Raul Drewnick*
Deitar-me sobre ti com os quarenta graus de minha febre amorosa e despejar a lava com a fúria que merece teu corpo renitente.
***
Quase me envergonho da reverência que eu tinha até nos sonhos e que me impedia de ir além dos beijos, mesmo quando mordiscavas minha orelha e me dizias vem.
***
Ah, meu amor, ah, meu amor, ela me dizia, beijando-me nos olhos para consolar-me, enquanto eu, sórdido, aproveitava para deslizar minha mão pela sua coxa gorda.
***
Hoje só sexo, ela dizia, e ele punha de volta no bolso os versos, amuado.
***
Agora que os dois dormem, o sol entra no quarto, insinua-se no lençol e deita-se sobre a mulher, como se o homem, inábil, tivesse deixado algo por fazer.
***
O amor é como o assassino das novelas policiais. Muito mais hábil, porém. Inútil será tentar encontrar com ele um punhal, um revólver, uma agulha envenenada. São outras suas armas: o modo de passar os dedos entre os cabelos, para aguçar-lhes o ouro, o jeito de molhar as sílabas ao dizer palavras como paixão, a forma de nos olhar como se os olhos fossem dois lobos famintos.
***
Com o travesseiro entre as coxas, ela anseia pelo momento em que ele chegará, se deitará sobre o seu corpo, se encaixará ali dentro dela e irá se movendo de modo a extrair dela, e da cama, aqueles guinchos ritmados que sempre lhe parecem as sílabas de uma virgem gemendo a história de sua primeira noite de amor.
***
Ali nas costas, onde a cachoeira de cabelos flamejantes termina, começa um território pelo qual a mão desce devagar, para usufruir mais completamente o instante em que uma elevação repentina a faz segurar o fôlego até que a descida, agora vertiginosa, seja enfim a recompensa para todas as madrugadas de febre e os sonhos mais desvairados.
***
Sempre que se lembra de como, avançando centímetro a centímetro, chegou enfim ao suave tufo ruivo e úmido, ele custa a acreditar que tenha feito isso mesmo, naquela noite. E, quando se convence, ele, com uma tristeza aguda, começa a se perguntar por que tirou a mão dali, da relva sedosa onde seus dedos, na escuridão do quarto, pareciam tocados pela benevolência do ouro.
***
Como te cresce majestosa a relva, e macia, mesmo regada por tua água salina.
***
Só se deixa tocar por homens normais. Receia os poetas. Disseram-lhe que uma perversão deles consiste em, no meio dos atos amorosos, introduzir nas mulheres estrelas que se recusam a sair de dentro delas e se põem a brilhar indiscretamente, mesmo durante o dia.
***
Te calharia melhor outra garota. Somente outra mulher se arrepiaria na dose certa com tua voz de fumo e conhaque.
***
Gostaria de tê-la visto nua ao menos uma vez. Tem certeza de que acharia perfeito seu corpo, assim como achou dócil sua alma cruel.
__________
* Raul Drewnick é jornalista, trabalhou 32 anos no Estado de São Paulo e na antiga revista Visão. Escrevia crônicas para o Caderno2 e para o caderno Cidades do Estadão, além da Vejinha/São Paulo, Jornal da Tarde e o antigo Diário Popular. Escreveu os livros de crônicas “Antes de Madonna” (Editora Olho d’Água) e “Pais, filhos e outros bichos” (Lazuli/Companhia Editora Nacional), além de ter feito parte de coletâneas e antologias. Possui um livro de contos e duas dezenas de novelas juvenis. Na RUBEM, escreve quinzenalmente aos domingos.

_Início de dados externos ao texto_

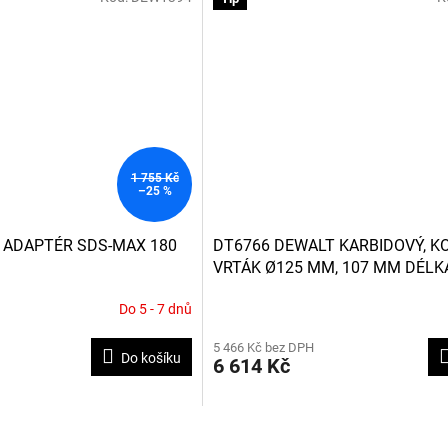
hvězdiček.
1 755 Kč
–25 %
 ADAPTÉR SDS-MAX 180
DT6766 DEWALT KARBIDOVÝ, 
VRTÁK Ø125 MM, 107 MM DÉLK
SDS-MAX KLADIVA
Do 5 - 7 dnů
5 466 Kč bez DPH
Do košíku
6 614 Kč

Deliciosa leitura num todo, cada qual com sua graça, poesia,irreverência, paixão, difícil escolher entretanto me deliciei soberbamente que até incorporei a personagem banhada, acariciada , aquecida, invadida em sua lânguida nudez pelo galante sedutor, o sol tão seguro de si que ousou invadir e possuir, depois de brincar, deslizar e esquentar indiferente ao cansaço do guerreiro dormente! Abraços Mariza C.C. Cezar
Fogachos no escuro. Ardemos nós. Viva, Raul!
Muito bom, Raul! Até os comentários aí parecem inspirados por seu talento. Mais, mais!
Mariza, o sol é o maior “voyeur” que se conhece. Com aquela cara de santo e de amante da natureza… Mariana, quantas histórias contaria o criado-mudo, se conseguíssemos fazê-lo falar. Luiz Carlos, acho que a visão do Fi seria um pouco mais “caliente”. O Fi é partidário do amor com resultados, pelo que lembro. Esperando sua nova peça, meu caro.